Poucas profissões são tão reguladas quanto a de pilotos e comissários. Antes de poder entrar num avião, você precisa passar por uma bateria de exames clínicos, fazer treinamentos em salas de aula e equipamentos específicos, passar em diversos exames teóricos, e então, começar a voar, primeiramente coberto por um outro profissional e só então, continuar sua instrução em voo até, finalmente o voo de check. Só como piloto, já passei por uma dúzia de checks, em cinco modelos de aeronaves e três agências reguladoras diferentes. E estou longe de me livrar da máxima de John Green. Mesmo porque menos de seis anos separam meu primeiro check do último, portanto ainda sou relativamente inexperiente, e há dezenas mais por vir, em média um a cada seis meses.

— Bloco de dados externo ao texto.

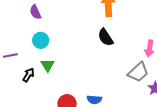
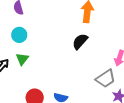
black semicircle: (106, 37) -> (80, 41), turned 66

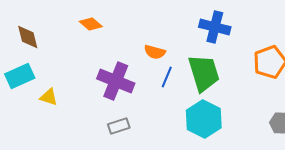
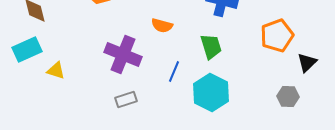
green trapezoid: (204, 73) -> (211, 46), size x0.7
blue line: (167, 77) -> (174, 72), moved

Você passa meses se preparando, tem uma ideia aproximada do que vai ser avaliado, e como será, mas esta é a parte fácil: com estudo e dedicação, a maioria dos programas de instrução o preparam bem para um voo de check, seja real ou em simulador. O complicado mesmo é controlar a ansiedade. Deixar o Boeing 737 não foi uma decisão fácil. Após mais de 1700 horas de voo, um check inicial e dois rechecks de equipamento, eu já estava bastante confortável nele. Sempre há o que aprender, e mesmo relembrar, pois estas máquinas são complexas o suficiente para nos entreter por décadas, mas o básico do cotidiano fica impregnado após um tempo relativamente curto. Você sabe com desenvoltura operar seus sistemas, gerencia sua energia com facilidade, consegue em algum momento realmente vestir a aeronave. Voar passa a ser prazeroso, intuitivo, e conforme os procedimentos normais se repetem à exaustão e você os incorpora à memória muscular, sobra espaço para você focar, sem grandes perdas de performance, no que não é repetitivo, como a meteorologia, ou eventuais panes. Por isso digo que foi doloroso deixar o Boeing 737. Escolher deixá-lo, e lançar-me ao desafio de voar uma outra aeronave, em boa parte, totalmente nova, sob certa ótica é uma decisão quase tola. Mas é claro, todos nós que mudamos de equipamento, seja por escolha própria, seja por força das circunstâncias, temos motivos bons o suficiente para fazê-lo. E ao mesmo tempo que alguém que passe muitos anos no mesmo avião tende a saber muito sobre aquele modelo, corre-se o risco da complacência, de se confiar demais em si, nos procedimentos e na máquina. O ser humano é movido à novidade: talvez um efeito colateral da nossa alta capacidade de adaptação, característica de inegável vantagem evolutiva. Mas a mágica, dizem, ocorre fora da zona de conforto. E foi para cá que decolei às vésperas do Natal de 2017.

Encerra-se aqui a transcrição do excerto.